Typically we'll create large aggregates based on a homogeneous disk type.  15K SAS disks in one aggregate, SATA in another.  In some cases when it's only a single type of disk, we'd have 60 15K disks in one aggregate and 60 in other (assigned to each controller respectively).

The idea here is that more spindles gives us the most performance.  However, some applications/workloads are more important than others, and some can be "bullies" impacting the important stuff.  Ideally we'd try and keep our OLTP random workloads on one filer and heavy sequential workloads on another (maybe dedicated).

We've also been discussing creating multiple, smaller aggregates that we then assign to specific workloads guaranteting those spindles for those workloads.  Lower possible maximum performance, but better protection against "bullies"[1].

I also know ONTAP has some I/O QoS options.  I'm less inclined to go that direction however.

Our workloads tend to be ESX VM's using the filers as NFS datastores.

We have the usual budgetary / purchasing cycle constraints, so trying to minimize pain for as long as possible until we can add resources.

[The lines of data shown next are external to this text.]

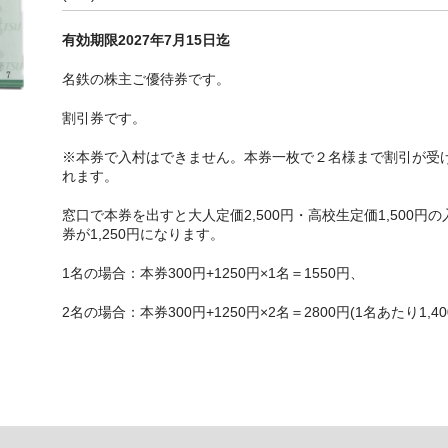
有効期限2027年7月15日迄
名鉄の株主ご優待券です。
割引券です。
※本券で入村はできません。本券一枚で２名様まで割引が受
れます。
窓口で本券を出すと大人定価2,500円・高校生定価1,500円の
券が1,250円になります。
1名の場合：本券300円+1250円×1名＝1550円、
2名の場合：本券300円+1250円×2名＝2800円(1名あたり1,40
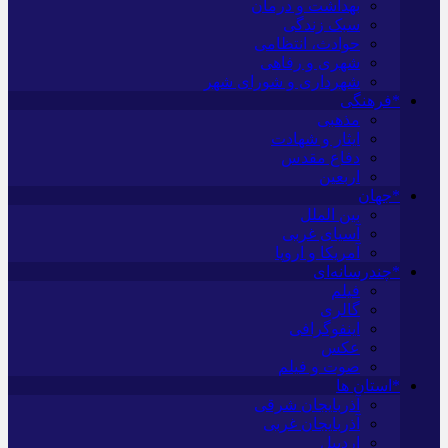
بهداشت و درمان
سبک زندگی
حوادث، انتظامی
شهری و رفاهی
شهرداری و شورای شهر
*فرهنگی
مذهبی
ایثار و شهادت
دفاع مقدس
اربعین
*جهان
بین الملل
آسیای غربی
آمریکا و اروپا
*چندرسانه‌ای
فیلم
گالری
اینفوگرافی
عکس
صوت و فیلم
*استان ها
آذربایجان شرقی
آذربایجان غربی
اردبیل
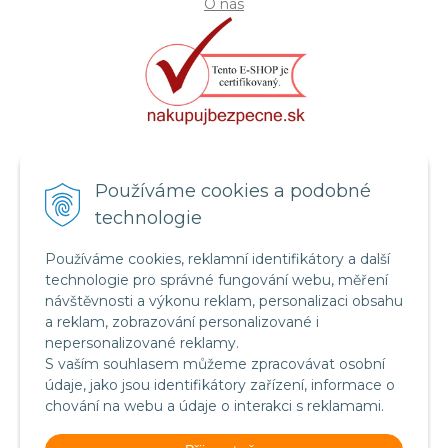
O nás
Certifikát systému bezpečnosti
Používáme cookies a podobné
potravin FSSC 22000
technologie
Používáme cookies, reklamní identifikátory a další
technologie pro správné fungování webu, měření
návštěvnosti a výkonu reklam, personalizaci obsahu
a reklam, zobrazování personalizované i
nepersonalizované reklamy.
S vaším souhlasem můžeme zpracovávat osobní
údaje, jako jsou identifikátory zařízení, informace o
chování na webu a údaje o interakci s reklamami.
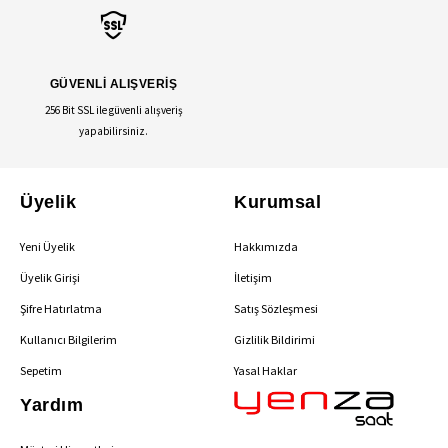
GÜVENLİ ALIŞVERİŞ
256 Bit SSL ile güvenli alışveriş
yapabilirsiniz.
Üyelik
Kurumsal
Yeni Üyelik
Hakkımızda
Üyelik Girişi
İletişim
Şifre Hatırlatma
Satış Sözleşmesi
Kullanıcı Bilgilerim
Gizlilik Bildirimi
Sepetim
Yasal Haklar
Yardım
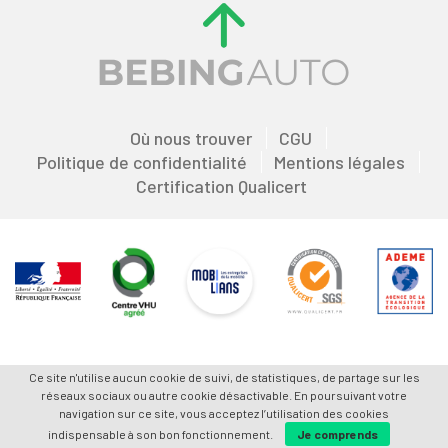
Où nous trouver
CGU
Politique de confidentialité
Mentions légales
Certification Qualicert
Ce site n'utilise aucun cookie de suivi, de statistiques, de partage sur les
réseaux sociaux ou autre cookie désactivable. En poursuivant votre
navigation sur ce site, vous acceptez l’utilisation des cookies
indispensable à son bon fonctionnement.
Je comprends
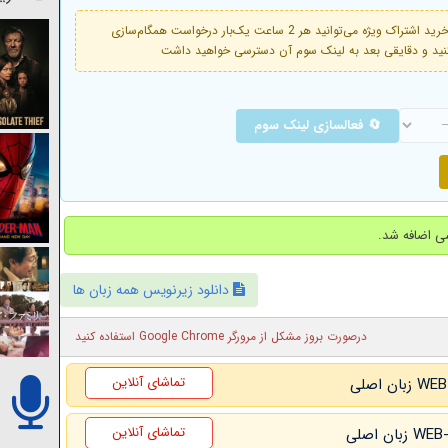
فعال است. با خرید اشتراک ویژه می‌توانید هر 2 ساعت یک‌بار درخواست همگام‌سازی
🔄 فعالسازی لینک سوم
دانلود زیرنویس همه زبان ها
درصورت بروز مشکل از مرورگر Google Chrome استفاده کنید
تماشای آنلاین
تماشای آنلاین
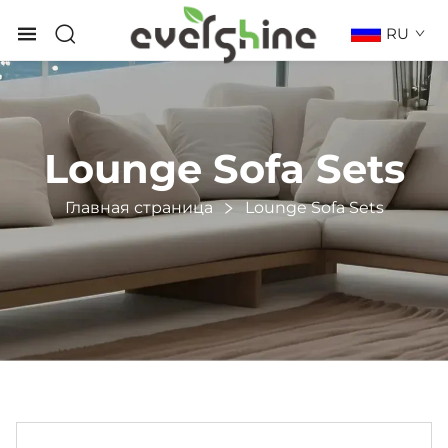
RU
Lounge Sofa Sets
Главная страница
Lounge Sofa Sets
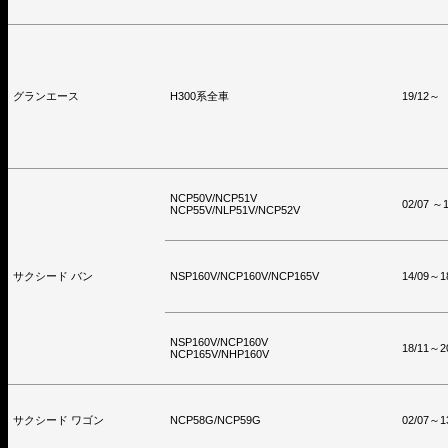
グランエース
H300系全車
19/12～
NCP50V/NCP51V
02/07 ～1
NCP55V/NLP51V/NCP52V
サクシード バン
NSP160V/NCP160V/NCP165V
14/09～1
NSP160V/NCP160V
18/11～2
NCP165V/NHP160V
サクシード ワゴン
NCP58G/NCP59G
02/07～1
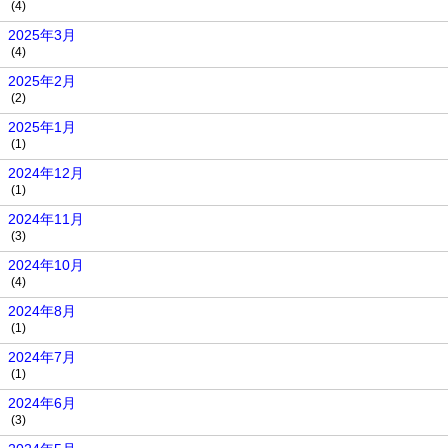
(4)
2025年3月
(4)
2025年2月
(2)
2025年1月
(1)
2024年12月
(1)
2024年11月
(3)
2024年10月
(4)
2024年8月
(1)
2024年7月
(1)
2024年6月
(3)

How do folks out there handle this?



[1] Controller is obviously still a shared resource.

Re: Aggregate Best Practices

Hi Ray,

You will find that NetApp controllers do a good job of handling mixed workloads. Certainly having dedicated aggregates can help keep IO segregated and reserved spindles for specific applications. However, in the testing results I have read, we found that doing this didn't necessarily improve performance. In some cases it actually hurt performance.

QoS with FlexShare is a good solution for solving a specific problem. Using QoS as a rule tends to create more problems than it solves. As your environment grows, you may find that QoS actually hinders performance. The recommendation is only to use QoS to solve a specific issue and only when NetApp support recommends it.

The thing that will help performance the most is increasing the amount of FlashCache in the controller. This allows all volumes and aggregrates to read from "memory" most of the time. If you identify issues down the line you can migrate volumes off to other controllers to balance the workload to move them away from "bullies" or just move the offending volume. Clustered ONTAP allows you to do this non-disruptively and would be something to consider.

Another good method to meet the performance needs of active volumes is FlashPools. These are a made up of flash drives and traditional spinning disks. Moving those "bullies" onto the FlashPool will allow you to alleviate the impact of those volumes on other workloads that share the aggregate.

The most important message here is to not over think things too much. Use our recommendations (I hate the phrase "Best Practice") to configure the storage to begin with, then address issues as they arise. We spend a lot of time testing systems with a variety of workloads and base our recommendations on that experience as well as experience of our customers. Doing too much to try and avoid a problem may actually create a problem down the road.